Bismarcks Außenpolitik blieb immer Fragment, am Ende nur noch ein System von Aushilfen. Seitdem 1890 der junge Kaiser dem alten Kanzler den Stuhl vor die Türe setzte, ist noch viel geschehen, und vieles hätte auch anders kommen können. Aber keine Staatskunst konnte die Tatsache überwinden, dass Bismarcks Deutschland für die Hegemonie zu klein war, für das Gleichgewicht zu groß. Es hatte Genie gebraucht, den deutschen Machtstaat in die Mitte Europas zu platzieren. Es hätte noch mehr gebraucht, ihn zu bewahren.

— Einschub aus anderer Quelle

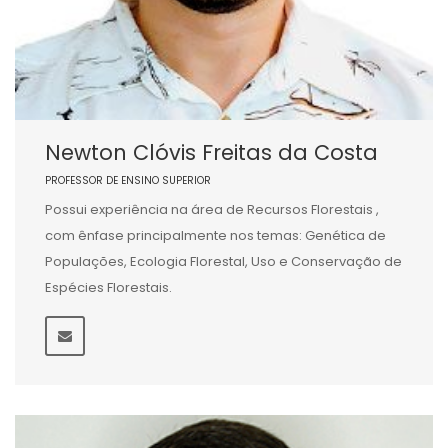
Newton Clóvis Freitas da Costa
PROFESSOR DE ENSINO SUPERIOR
Possui experiência na área de Recursos Florestais ,
com ênfase principalmente nos temas: Genética de
Populações, Ecologia Florestal, Uso e Conservação de
Espécies Florestais.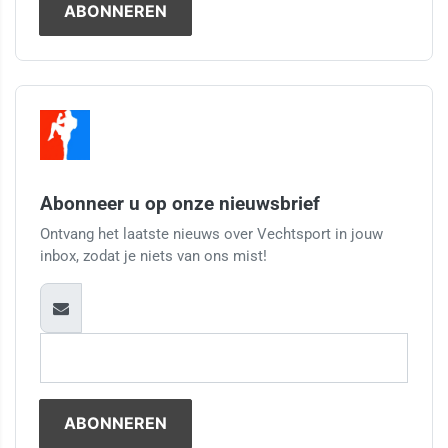
Abonneer u op onze nieuwsbrief
Ontvang het laatste nieuws over Vechtsport in jouw
inbox, zodat je niets van ons mist!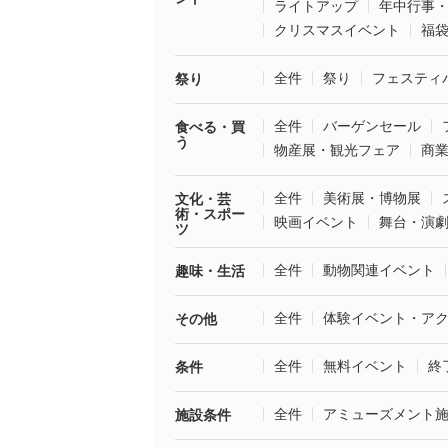
ライトアップ
年中行事
クリスマスイベント
福
全件
祭り
フェスティ
祭り
全件
バーゲンセール
食べる・買
う
物産展・観光フェア
商
全件
美術展・博物展
文化・芸
術・スポー
映画イベント
舞台・演
ツ
全件
動物関連イベント
趣味・生活
全件
体験イベント・ア
その他
全件
無料イベント
終
条件
全件
アミューズメント
施設条件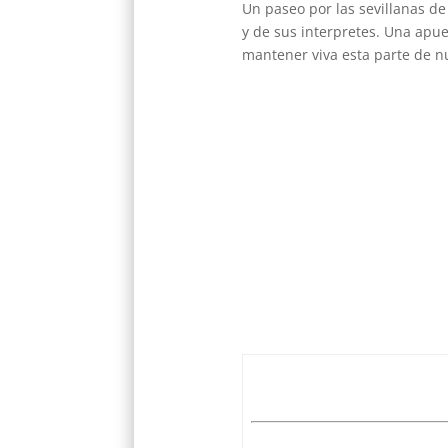
Un paseo por las sevillanas de
y de sus interpretes. Una apue
mantener viva esta parte de n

Staatsmann der Sorge war Bismarck am Ende seines Lebens. Deutschland solle, so hat der Reichskanzler a.D. die Seinen beschworen, „sich nicht verhalten wie der Mann, der, kürzlich zu Gelde gekommen, auf die Taler in seiner Tasche pocht und jedermann anrempelt“. In der conditio Germaniae liegen bis heute Gefahren, die Bismarck begriff und die seine modernen Nachfolger besser nicht vergessen.